Anonymous Coward says:

Re: Re: Re:

The triple play bundles (voice, video and Internet) are all nice and good but if you want to just use your cellphone (or Vonage) you can drop your voice. Guess what, your bill won’t go down much if at all. Drop voice and video and your Internet will go up.

As long as we have to rely on that cable running into our house with no competition, there really isn’t much you can do.

My advise? Live really close to a Starbucks.

Peter (profile) says:

Re: Look it up

Look it up: cutting the cord refers specifically to cable service and not Internet connectivity.

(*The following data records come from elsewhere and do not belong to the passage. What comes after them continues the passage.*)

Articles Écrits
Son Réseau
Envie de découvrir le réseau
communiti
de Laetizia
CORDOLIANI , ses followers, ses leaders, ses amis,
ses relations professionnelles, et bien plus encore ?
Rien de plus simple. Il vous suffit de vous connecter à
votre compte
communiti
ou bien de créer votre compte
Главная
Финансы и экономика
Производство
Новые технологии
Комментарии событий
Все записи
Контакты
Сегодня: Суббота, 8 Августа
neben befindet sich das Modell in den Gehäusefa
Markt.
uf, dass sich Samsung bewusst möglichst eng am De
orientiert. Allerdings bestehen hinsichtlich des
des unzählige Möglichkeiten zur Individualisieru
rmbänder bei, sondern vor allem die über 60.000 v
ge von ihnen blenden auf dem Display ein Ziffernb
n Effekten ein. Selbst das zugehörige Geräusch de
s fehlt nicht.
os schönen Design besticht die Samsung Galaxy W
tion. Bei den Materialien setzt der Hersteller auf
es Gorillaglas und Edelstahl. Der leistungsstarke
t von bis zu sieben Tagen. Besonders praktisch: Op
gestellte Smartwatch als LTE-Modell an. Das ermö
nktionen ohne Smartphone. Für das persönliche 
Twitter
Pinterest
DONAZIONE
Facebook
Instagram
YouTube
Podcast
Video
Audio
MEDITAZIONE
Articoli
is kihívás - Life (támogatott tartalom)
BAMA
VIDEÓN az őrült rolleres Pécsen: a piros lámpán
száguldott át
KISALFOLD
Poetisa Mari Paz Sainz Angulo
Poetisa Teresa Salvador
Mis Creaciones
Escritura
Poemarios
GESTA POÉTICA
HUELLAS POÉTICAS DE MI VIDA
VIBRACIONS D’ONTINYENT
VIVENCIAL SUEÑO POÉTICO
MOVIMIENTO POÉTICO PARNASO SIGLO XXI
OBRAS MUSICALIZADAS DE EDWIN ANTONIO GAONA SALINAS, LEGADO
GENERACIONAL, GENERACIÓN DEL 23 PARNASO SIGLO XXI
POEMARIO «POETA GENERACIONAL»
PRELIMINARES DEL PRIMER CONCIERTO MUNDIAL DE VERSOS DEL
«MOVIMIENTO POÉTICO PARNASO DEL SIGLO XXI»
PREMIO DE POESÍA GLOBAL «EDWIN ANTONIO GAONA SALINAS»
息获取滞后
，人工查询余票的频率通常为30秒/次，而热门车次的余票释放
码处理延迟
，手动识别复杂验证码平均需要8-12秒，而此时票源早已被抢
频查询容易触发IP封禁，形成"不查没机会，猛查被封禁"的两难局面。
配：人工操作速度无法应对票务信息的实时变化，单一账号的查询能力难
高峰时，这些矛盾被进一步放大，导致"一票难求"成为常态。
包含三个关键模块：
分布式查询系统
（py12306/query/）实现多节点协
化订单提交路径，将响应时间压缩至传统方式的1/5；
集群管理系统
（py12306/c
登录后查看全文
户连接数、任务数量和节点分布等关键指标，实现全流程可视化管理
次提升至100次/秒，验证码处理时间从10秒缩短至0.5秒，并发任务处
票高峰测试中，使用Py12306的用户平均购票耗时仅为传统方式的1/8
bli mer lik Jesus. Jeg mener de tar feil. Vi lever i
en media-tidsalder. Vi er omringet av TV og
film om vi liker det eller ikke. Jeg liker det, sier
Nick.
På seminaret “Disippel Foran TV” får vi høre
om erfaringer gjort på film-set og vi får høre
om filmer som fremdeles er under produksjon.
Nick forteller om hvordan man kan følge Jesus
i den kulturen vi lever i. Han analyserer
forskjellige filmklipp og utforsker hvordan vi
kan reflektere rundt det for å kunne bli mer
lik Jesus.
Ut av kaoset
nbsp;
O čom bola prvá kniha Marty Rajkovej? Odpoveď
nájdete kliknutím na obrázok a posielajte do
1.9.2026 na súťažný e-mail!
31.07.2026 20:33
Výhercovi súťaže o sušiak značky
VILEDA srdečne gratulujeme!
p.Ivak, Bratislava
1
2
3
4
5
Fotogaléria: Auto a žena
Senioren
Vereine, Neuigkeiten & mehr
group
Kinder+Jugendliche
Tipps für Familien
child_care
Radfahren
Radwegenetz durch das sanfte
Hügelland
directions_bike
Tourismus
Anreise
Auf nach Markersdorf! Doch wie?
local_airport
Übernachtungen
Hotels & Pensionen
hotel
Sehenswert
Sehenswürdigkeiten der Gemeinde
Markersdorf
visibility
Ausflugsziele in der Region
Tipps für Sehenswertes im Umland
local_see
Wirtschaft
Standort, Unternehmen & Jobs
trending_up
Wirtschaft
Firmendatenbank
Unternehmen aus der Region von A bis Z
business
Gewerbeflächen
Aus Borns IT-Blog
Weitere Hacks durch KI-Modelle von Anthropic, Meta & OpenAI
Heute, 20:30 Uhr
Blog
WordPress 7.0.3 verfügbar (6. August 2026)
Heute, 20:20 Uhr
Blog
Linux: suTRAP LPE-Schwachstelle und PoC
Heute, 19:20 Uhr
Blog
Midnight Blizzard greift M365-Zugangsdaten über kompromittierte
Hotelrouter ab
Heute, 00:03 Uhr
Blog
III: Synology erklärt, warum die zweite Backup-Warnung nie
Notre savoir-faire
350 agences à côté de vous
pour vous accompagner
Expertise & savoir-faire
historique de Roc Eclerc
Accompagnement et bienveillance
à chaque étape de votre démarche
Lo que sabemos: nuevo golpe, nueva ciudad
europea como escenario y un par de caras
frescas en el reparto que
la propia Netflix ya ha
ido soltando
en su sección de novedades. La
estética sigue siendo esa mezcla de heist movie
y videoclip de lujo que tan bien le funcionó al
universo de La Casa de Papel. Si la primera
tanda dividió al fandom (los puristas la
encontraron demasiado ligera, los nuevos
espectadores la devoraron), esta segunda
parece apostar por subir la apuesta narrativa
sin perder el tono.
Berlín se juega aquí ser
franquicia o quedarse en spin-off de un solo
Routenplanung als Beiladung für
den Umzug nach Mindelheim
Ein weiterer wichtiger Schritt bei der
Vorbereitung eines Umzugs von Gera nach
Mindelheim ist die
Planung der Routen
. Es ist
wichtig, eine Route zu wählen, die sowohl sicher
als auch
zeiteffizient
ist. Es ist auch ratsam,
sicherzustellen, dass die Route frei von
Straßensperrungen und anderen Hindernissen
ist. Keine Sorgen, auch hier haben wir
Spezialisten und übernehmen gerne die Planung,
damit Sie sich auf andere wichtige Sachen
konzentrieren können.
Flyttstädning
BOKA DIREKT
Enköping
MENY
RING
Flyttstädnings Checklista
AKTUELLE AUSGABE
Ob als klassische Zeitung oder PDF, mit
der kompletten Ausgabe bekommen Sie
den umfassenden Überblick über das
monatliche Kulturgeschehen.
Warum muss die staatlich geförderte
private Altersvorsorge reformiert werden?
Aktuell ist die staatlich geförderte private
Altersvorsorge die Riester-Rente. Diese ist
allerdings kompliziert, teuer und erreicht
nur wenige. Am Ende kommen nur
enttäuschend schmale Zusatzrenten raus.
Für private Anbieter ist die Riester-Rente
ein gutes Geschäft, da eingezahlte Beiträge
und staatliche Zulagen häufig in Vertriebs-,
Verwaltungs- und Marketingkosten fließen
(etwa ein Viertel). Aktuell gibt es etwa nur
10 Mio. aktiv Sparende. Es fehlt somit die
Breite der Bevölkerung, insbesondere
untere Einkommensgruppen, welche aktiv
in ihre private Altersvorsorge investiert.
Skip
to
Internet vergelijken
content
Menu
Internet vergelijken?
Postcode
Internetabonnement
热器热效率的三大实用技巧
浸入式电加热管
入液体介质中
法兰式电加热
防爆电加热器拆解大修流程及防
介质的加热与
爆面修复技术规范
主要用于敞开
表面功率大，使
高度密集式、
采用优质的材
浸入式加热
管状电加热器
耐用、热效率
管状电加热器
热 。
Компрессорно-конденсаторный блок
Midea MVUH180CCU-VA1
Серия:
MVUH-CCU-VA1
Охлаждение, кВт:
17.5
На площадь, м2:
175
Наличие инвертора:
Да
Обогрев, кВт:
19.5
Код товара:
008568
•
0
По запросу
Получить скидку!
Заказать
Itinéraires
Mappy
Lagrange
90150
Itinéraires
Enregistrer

But in my case, I was able to give Comcast Internet the boot as well. I signed up with a smaller company charging half as much for better internet service. So of the $165 Comcast used to charge me for my bundle, the company now gets nothing except shareholder earnings from its investment in Hulu.

John85851 (profile) says:

Killing the goose that laid the golden egg

For so long, cable companies had basically captive customers: there was no competition and for the most part, people wanted the channels.
Now, cable companies raise their rates or have spats with providers about their fees, all the while assuming the customers will put up with this nonsense. Frankly, people don’t care if it’s AMC or their cable company that’s not “negotiating”: they just want to see their show.

You won’t give me AMC? Okay, I’ll get their shows on Hulu or (worse) download them from file-sharing sites. But either choice means no money for the cable company.

Peter (profile) says:

There is no value in cable

Customers are smarter than the cable industry realizes, and resent the fact that they pay high rates for access to bad content with ever-increasing ads.

I cut the cable 6 months ago and now enjoy ad-free streaming via Hulu no ad, Netflix, Amazon, YouTube, Kodi add-ons, and various apps, all playing directly on my TV for a fraction of the cost of a cable subscription. Whenever I see a conventional cable program — I was recently in the hospital — I find it simply unwatchable.